Treatment guidelines for MOG Antibody Disease have not been established. The following are possible treatments in the management of an acute event.
Although there are no clinical trials that support a unique approach to treat patients with MOG Antibody Disease, it is well recognized as a standard of care to give high-dose intravenous methylprednisolone for suspected acute myelitis or optic neuritis, generally for 3 to 5 days, unless there are compelling reasons not to. The decision to offer continued steroids or add a new treatment is often based on the clinical course and MRI appearance at the end of 5 days of steroids. Those with MOG Antibody Disease seem to respond well to steroids.2,3 An oral steroid taper may be helpful to prevent steroid-withdrawal relapses.
Plasma Exchange (PLEX)
PLEX is often recommended for moderate to aggressive forms of TM and ON, as is very often the case with MOG Antibody Disease, if there is not much improvement after being treated with intravenous steroids. If presenting symptoms are severe, PLEX may be initiated concurrently with steroids. There have been no prospective clinical trials that prove PLEX’s effectiveness in MOG Antibody Disease, but retrospective studies of TM treated with IV steroids followed by PLEX have shown a beneficial outcome. PLEX also has been shown to be effective in other autoimmune or inflammatory central nervous system disorders. Early treatment is beneficial – PLEX is typically started within days of administering steroids, very often before the course of steroids has finished.

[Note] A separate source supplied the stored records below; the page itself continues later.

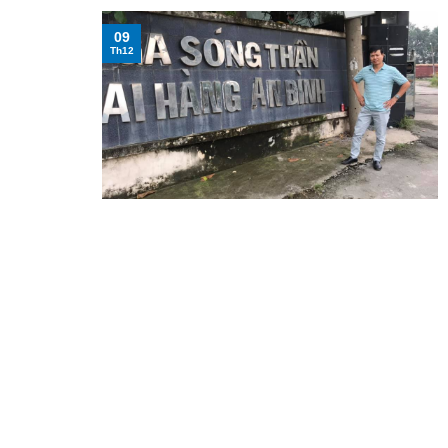
09
Th12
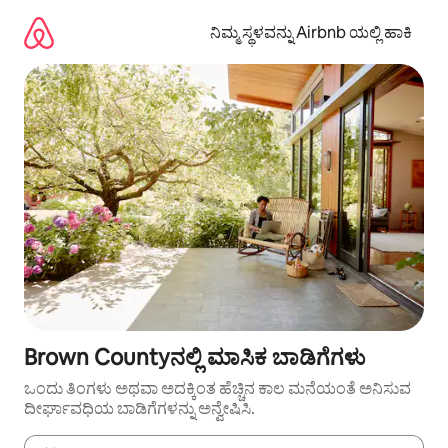
ವಿಷಯಕ್ಕೆ
ಹೋಗಿ
ನಿಮ್ಮ ಸ್ಥಳವನ್ನು Airbnb ಯಲ್ಲಿ ಹಾಕಿ
Brown Countyನಲ್ಲಿ ಮಾಸಿಕ ಬಾಡಿಗೆಗಳು
ಒಂದು ತಿಂಗಳು ಅಥವಾ ಅದಕ್ಕಿಂತ ಹೆಚ್ಚಿನ ಕಾಲ ಮನೆಯಂತೆ ಅನಿಸುವ
ದೀರ್ಘಾವಧಿಯ ಬಾಡಿಗೆಗಳನ್ನು ಅನ್ವೇಷಿಸಿ.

Particular benefit has been shown if started within the acute or sub-acute stage of the myelitis or if there is continued active inflammation on MRI.
Other Acute Treatments
In cases of no response to either steroids or PLEX therapy and continued presence of active inflammation in the spinal cord, other forms of immune-based interventions may be required. The use of immunosuppressants or immunomodulatory agents may be considered in some cases. Initial presentation with aggressive forms of myelitis, or if particularly refractory to treatment with steroids and/or PLEX, aggressive immunosuppression is considered. Individuals should be monitored carefully as potential complications may arise from immunosuppression. As with all medications, risks versus benefits of aggressive immunosuppression need to be considered and discussed with the clinical care team.
Another option for treating anti-MOG associated acute inflammation is intravenous immunoglobulin (IVIG). Immunoglobulin comes from pooled blood that is donated from thousands of healthy people.11 As the name suggests, IVIG is given intravenously. IVIG is generally well-tolerated. Potential adverse reactions are uncommon, but usually occur during or immediately after an infusion and include headache, nausea, muscle pain, fever, chills, chest discomfort, skin and anaphylactic reactions. Reactions after an infusion can be more serious and include migraine headaches, aseptic meningitis, renal impairment and blood clots.12 Like corticosteroids and PLEX, there are no data confirming the value of IVIG in the setting of acute events. While most studies support the use of corticosteroids and/or PLEX in acute demyelinating syndromes, IVIG can be considered in certain circumstances.